Il problema economico
Restare a metà del guado, ad osservare da lontano spendendo parole di circostanza, potrebbe tuttavia essere una prospettiva ancora peggiore per la Cina. A parole, Wang Wenbin, portavoce del ministero degli Esteri, ha spiegato che “la Cina è fortemente preoccupata per la continua escalation del conflitto israelo-palestinese ed esorta tutte le parti interessate a cessare immediatamente il fuoco e a fermare i combattimenti”, e che è “disposta a mantenere la comunicazione con tutte le parti e a compiere sforzi incessanti per la pace e la stabilità in Medio Oriente”.
Nel frattempo, Pechino ha spedito nella regione l’inviato speciale per il Medio Oriente, Zhai Jun, nel tentativo di mediare attivamente tra le parti. Il punto è che la Cina è di gran lunga il più grande importatore di petrolio dall’Arabia Saudita e dall’Iran, e questo evidenzia il rischio che correrebbe la potenza asiatica nel caso in cui la guerra tra Israele e Gaza dovesse ampliarsi.
I numeri riportati dal Wall Street Journal sottolineano come metà delle importazioni di petrolio cinesi – e poco più di un terzo di tutto il petrolio bruciato oltre la Muraglia – provenga dal Golfo Persico.
La trappola del Medio Oriente
Nello specifico, la Cina, seconda economia più grande del mondo, acquista circa il 72% del suo petrolio dal Medio Oriente (mentre era autosufficiente dal punto di vista petrolifero fino agli inizi degli anni Novanta). Altro aspetto rilevante: se i terremoti geopolitici nella regione spaventano Pechino, lo stesso non può dirsi per Washington, diventato ormai un esportatore netto grazie al boom del fracking.
Considerando che il presidente cinese Xi Jinping ha inserito il tema della sicurezza energetica in cima all’agenda delle priorità nazionali, è lecito supporre che le tensioni tra Israele e Hamas non lo lascino dormire serenamente. “L’approvvigionamento energetico e la sicurezza sono cruciali per lo sviluppo nazionale e il sostentamento delle persone, e sono una questione molto importante per il Paese che non può essere ignorata in nessun momento”, aveva non a caso affermato Xi lo scorso luglio.

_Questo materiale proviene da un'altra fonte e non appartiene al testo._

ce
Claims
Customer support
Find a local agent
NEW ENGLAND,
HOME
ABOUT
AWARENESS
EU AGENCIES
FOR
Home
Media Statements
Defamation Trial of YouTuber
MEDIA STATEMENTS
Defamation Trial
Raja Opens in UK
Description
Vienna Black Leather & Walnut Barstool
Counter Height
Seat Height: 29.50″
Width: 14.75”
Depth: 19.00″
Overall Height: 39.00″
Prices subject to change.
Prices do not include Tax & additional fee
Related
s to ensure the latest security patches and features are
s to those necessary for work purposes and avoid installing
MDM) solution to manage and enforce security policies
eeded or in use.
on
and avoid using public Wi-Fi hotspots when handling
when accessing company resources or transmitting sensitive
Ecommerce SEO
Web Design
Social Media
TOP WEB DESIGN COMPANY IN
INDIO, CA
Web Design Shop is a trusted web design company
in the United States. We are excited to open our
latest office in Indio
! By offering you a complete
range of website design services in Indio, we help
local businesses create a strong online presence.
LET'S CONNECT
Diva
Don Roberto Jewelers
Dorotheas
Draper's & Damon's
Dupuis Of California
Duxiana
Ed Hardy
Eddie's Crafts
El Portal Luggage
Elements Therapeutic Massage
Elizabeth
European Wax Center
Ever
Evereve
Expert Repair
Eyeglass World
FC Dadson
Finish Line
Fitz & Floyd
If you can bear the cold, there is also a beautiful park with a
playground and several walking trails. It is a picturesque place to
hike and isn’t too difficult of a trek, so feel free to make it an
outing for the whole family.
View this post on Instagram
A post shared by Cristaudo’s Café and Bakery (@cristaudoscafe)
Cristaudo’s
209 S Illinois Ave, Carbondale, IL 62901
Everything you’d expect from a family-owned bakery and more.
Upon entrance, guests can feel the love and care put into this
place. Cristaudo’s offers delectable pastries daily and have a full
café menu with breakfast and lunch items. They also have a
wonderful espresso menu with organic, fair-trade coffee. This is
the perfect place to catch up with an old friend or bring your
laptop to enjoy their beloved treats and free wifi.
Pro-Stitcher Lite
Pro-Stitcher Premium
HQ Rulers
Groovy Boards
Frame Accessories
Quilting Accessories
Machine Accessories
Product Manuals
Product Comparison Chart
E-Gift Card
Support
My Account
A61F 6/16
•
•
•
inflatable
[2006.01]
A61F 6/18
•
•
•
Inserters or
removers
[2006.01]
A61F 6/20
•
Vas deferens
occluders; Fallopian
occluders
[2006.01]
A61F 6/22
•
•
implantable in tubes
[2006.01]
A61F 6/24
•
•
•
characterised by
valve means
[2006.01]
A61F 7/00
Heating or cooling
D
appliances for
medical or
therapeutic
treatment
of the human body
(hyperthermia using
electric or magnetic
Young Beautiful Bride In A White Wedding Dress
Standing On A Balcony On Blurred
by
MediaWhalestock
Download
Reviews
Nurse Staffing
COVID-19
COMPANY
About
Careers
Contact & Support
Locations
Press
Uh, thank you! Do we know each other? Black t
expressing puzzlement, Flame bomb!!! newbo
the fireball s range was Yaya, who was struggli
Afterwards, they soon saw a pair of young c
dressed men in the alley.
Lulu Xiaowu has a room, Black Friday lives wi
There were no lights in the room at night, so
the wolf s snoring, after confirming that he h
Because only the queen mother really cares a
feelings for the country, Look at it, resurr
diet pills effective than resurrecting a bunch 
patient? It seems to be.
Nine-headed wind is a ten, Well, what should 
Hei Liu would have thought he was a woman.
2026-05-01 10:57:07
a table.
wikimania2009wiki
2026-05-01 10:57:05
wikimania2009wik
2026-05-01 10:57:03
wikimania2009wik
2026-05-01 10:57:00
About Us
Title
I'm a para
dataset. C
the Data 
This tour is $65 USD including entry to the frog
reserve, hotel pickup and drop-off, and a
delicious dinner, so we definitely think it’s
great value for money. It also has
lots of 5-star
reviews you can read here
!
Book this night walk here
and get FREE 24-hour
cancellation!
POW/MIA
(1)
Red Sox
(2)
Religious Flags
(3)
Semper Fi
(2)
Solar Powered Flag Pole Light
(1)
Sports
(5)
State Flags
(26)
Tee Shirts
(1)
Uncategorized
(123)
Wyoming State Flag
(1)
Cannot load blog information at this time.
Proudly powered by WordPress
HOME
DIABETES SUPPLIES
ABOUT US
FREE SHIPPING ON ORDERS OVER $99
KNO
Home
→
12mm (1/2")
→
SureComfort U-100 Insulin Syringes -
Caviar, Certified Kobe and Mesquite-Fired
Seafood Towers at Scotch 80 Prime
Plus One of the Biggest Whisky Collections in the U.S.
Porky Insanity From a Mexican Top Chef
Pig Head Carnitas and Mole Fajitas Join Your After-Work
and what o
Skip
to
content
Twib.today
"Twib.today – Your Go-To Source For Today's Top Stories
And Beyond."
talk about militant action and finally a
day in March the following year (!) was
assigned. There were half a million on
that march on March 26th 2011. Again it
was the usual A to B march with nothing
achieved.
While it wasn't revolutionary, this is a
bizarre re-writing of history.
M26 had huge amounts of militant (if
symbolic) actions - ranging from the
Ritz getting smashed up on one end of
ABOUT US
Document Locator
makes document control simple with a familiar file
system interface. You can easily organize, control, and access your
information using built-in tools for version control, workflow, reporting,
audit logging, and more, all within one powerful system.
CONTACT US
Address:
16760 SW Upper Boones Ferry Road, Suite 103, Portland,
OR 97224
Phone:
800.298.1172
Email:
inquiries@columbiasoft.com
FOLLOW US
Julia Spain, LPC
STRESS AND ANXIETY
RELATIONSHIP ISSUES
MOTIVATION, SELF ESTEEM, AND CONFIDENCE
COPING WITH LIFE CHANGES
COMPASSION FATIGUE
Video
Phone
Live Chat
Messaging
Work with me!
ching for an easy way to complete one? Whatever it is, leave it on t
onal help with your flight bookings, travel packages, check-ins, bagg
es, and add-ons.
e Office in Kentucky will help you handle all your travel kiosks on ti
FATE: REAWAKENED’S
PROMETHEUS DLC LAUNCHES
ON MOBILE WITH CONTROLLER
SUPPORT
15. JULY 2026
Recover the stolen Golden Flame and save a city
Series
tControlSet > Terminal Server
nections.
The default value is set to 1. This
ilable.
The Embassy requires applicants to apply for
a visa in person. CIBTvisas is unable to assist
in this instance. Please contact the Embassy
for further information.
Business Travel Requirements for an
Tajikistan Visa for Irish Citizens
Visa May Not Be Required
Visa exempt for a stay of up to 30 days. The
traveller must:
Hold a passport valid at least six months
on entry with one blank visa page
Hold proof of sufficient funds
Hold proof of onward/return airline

Certo, Pechino ha investito fiumi di soldi nell’economia green e nel settore delle auto elettriche, ma lo Stato cinese resta il leader mondiale nella produzione di prodotti petrolchimici, ricavati dal petrolio e dal gas naturale. Intanto, in questo preciso istante, milioni di barili di olio nero provenienti dal Medio Oriente saranno appena arrivati in Cina.